In order to address such situations, Krav Maga adopted many techniques from other martial arts when these techniques fit in with Krav Maga's principle of practicality. Maneuvers and techniques were adapted from Judo, boxing, wrestling, aikido, muay Thai and includes original technique developed by Imi and his instructors.
Aside from the full contact sparring characteristic of many martial arts, Krav Maga practitioners learn self defense techniques against a variety of violent situations such as chokes, bear hugs, shirt and wrist grabs, knife attacks, stick attacks, handgun threats as well as dealing with multiple attackers, both armed and unarmed.
Don't get hurt
Despite the nature and intensity of training, Imi believed that the most important thing about practicing any sport was not to get hurt. Krav Maga instructors today follow this principle devoutly: practitioners are required to wear boxing gloves and protective gear prior to sparring and serious injuries are exceedingly rare. When pairing for sparring, instructors take care to match practitioners in terms of size and experience, and experienced practitioners know how to slow down their pace and adjust to newer students. In childrens' groups, full contact sparring takes place when the children are at appropriate age and rank and understand how to train without getting injured or injuring others.
Ranks and tests
Imi Lichtenfeld introduced the colored belt rank system common in Japanese martial arts to Krav Maga in the 1970s. New practitioners begin at a white belt and learn self defense techniques and combatives in preparation for their yellow belt test. Yellow belt is followed by orange, green, blue, brown and black, also called 1st dan. Each additional rank is called a dan (2nd dan, 3rd dan etc.) and they are indicated as additional stripes on a black belt. A test is required for every belt up to 5th dan, inclusive. Further ranks (6th dan to 10th dan) are awarded for contribution to Krav Maga as a system and for training many students over long periods of time.
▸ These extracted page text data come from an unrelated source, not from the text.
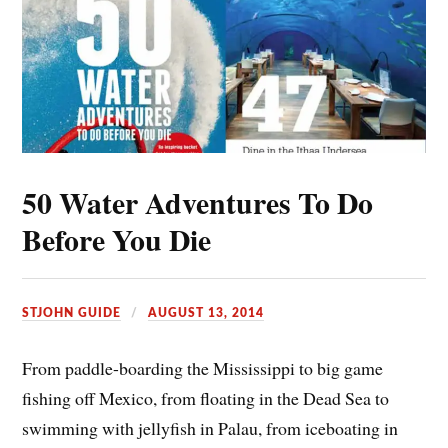
50 Water Adventures To Do
Before You Die
STJOHN GUIDE
AUGUST 13, 2014
From paddle-boarding the Mississippi to big game
fishing off Mexico, from floating in the Dead Sea to
swimming with jellyfish in Palau, from iceboating in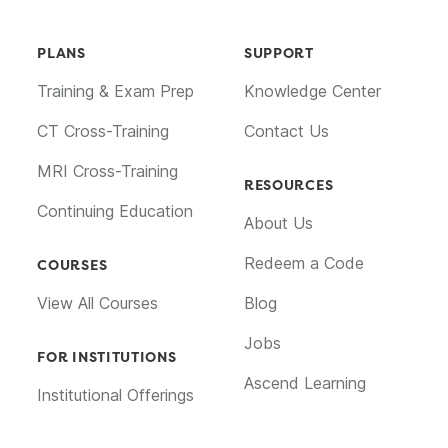
PLANS
SUPPORT
Training & Exam Prep
Knowledge Center
CT Cross-Training
Contact Us
MRI Cross-Training
RESOURCES
Continuing Education
About Us
Redeem a Code
COURSES
View All Courses
Blog
Jobs
FOR INSTITUTIONS
Ascend Learning
Institutional Offerings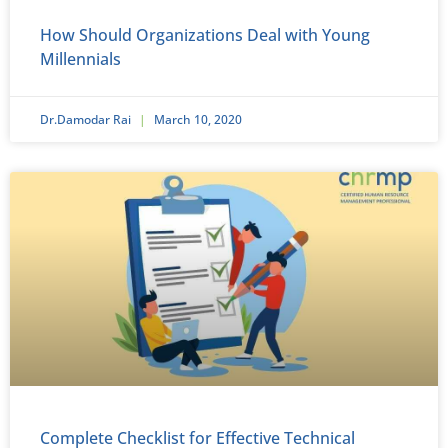
How Should Organizations Deal with Young
Millennials
Dr.Damodar Rai
March 10, 2020
Complete Checklist for Effective Technical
Testing for each rank takes place at the instructor's discretion and after minimal time periods between ranks. To earn each belt, a student must demonstrate the new techniques learned for the new rank as well as all the major techniques of previous ranks. Each test also contains a sparring component, where a practitioner is expected to demonstrate proficiency and aggressiveness appropriate to their new rank. Tests for higher ranks include sparring against armed and/or several opponents.
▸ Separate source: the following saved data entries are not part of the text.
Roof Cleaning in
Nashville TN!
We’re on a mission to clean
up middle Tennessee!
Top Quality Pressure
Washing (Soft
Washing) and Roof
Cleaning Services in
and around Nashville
Until blue belt, a practitioner is tested and awarded their new rank by their instructor. In order to maintain a high standard of professionalism, tests for brown belt and higher are conducted by members of the Professional Committee, all of whom rank 2nd dan and up.
Values, physical fitness and self confidence
The values Imi instilled in his students are the complete opposite of the lack of rules that defines his system. Imi taught tolerance, respect for others and humility, the values that still dominate Krav Maga training today. Practitioners learn from day one that the knowledge that they acquire is meant to serve them for self-defense only and that they must never initiate violence to threaten others or to solve a conflict. The abilities students develop during training together with the discipline required during training instills in them self-confidence, self-control and the ability to act under pressure.
Anyone at any level of fitness can start learning Krav Maga, however training itself develops the practitioners physical fitness over time. Training emphasizes cardiovascular endurance, explosive force, muscle conditioning, flexibility and coordination. High-ranking students are considered athletes for all practical purposes.